Dataset Ninja LogoDataset Ninja:

MVTec D2S Dataset

53114602767
Tagretail
Taskinstance segmentation
Release YearMade in 2018
LicenseCC BY-NC-SA 4.0
Download11 GB

Introduction #

Released 2018-04-23 ·Patrick Follmann, Tobias Böttger, Philipp Härtingeret al.

The authors of the dataset introduced the MVTec D2S: MVTec Densely Segmented Supermarket Dataset as a novel benchmark for instance-aware semantic segmentation in an industrial domain. The benchmark was meticulously designed to mimic real-world settings of automatic checkout, inventory, or warehouse systems. In the training images, only objects of a single class appeared against a homogeneous background, while the validation and test sets were more complex and diverse. The scenes were captured under different lighting conditions, rotations, and backgrounds to evaluate the robustness of instance segmentation methods.
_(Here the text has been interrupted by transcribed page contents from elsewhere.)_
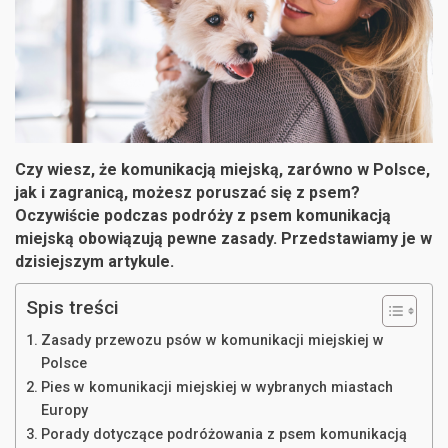
Czy wiesz, że komunikacją miejską, zarówno w Polsce,
jak i zagranicą, możesz poruszać się z psem?
Oczywiście podczas podróży z psem komunikacją
miejską obowiązują pewne zasady. Przedstawiamy je w
dzisiejszym artykule.
Spis treści
Zasady przewozu psów w komunikacji miejskiej w
Polsce
Pies w komunikacji miejskiej w wybranych miastach
Europy
Porady dotyczące podróżowania z psem komunikacją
Care was taken to ensure unambiguous labeling of every instance, resulting in pixel-precise annotations. The comprehensive labeling allowed for the use of individual instance crops for artificial data augmentation. The dataset presented various challenges relevant to the field, including limited training data and high diversity in the validation and test sets.

The instance segmentation dataset offered high-resolution images representing a real-world, industrial environment. Annotations for 60 different object categories were obtained through meticulous labeling, ensuring high-quality annotations. The authors emphasized that the training set’s high-quality region annotations could be effectively used for artificial data augmentation, leading to a significant improvement in average precision (AP) on the test set.

image

The dataset was designed to realistically represent applications such as automatic checkout, inventory, or warehouse systems. In these scenarios, isolated products on a conveyor belt were identified, but external influences and partly occluded objects posed challenges. The dataset’s object categories included common everyday products like fruits, vegetables, cereal packets, pasta, and bottles, organized in a class hierarchy tree. The dataset provided scenes captured from various angles and under different lighting settings to evaluate the robustness of instance segmentation methods.

split all train val test
scenes 700 146 120 434
images 21000 4380 3600 13020
objects 72447 6900 15654 49893
objects/image 3.45 1.58 4.35 3.83
scenes w. occlusion 393 10 84 299
scenes w. clutter 86 0 18 68
rotations
lighting variation
background variation
clutter

To meet the mentioned industrial requirements, the training scenes are selected to be as simple as possible: They have a homogeneous background, mostly contain only one object and the amount of occlusions is reduced to a minimum.

train split properties:

  • contain only objects of one category
  • provide new views of an object
  • only contain objects with no or marginal overlap
  • have no clutter and a homogeneous background

The remaining scenes are split between the validation and the test set. They consist of scenes with:

  • single or multiple objects of different classes
  • touching or objects with occlusion
  • clutter objects
  • random background

The dataset also included ablation study which is performed to evaluate the importance of different variations including all rotations and lightings for one placement of objects in the scene, and the ability of methods to learn invariance with respect to rotations and illumination. For this purpose, the authors created three subsets of the full training set train. The train rot0 set contains all three lightings, but only the first rotation of each scene. The train light0 set contains only the default lighting, but all ten rotations of each scene. The train rot0_light0 set contains only the default lighting and the first rotation for each scene.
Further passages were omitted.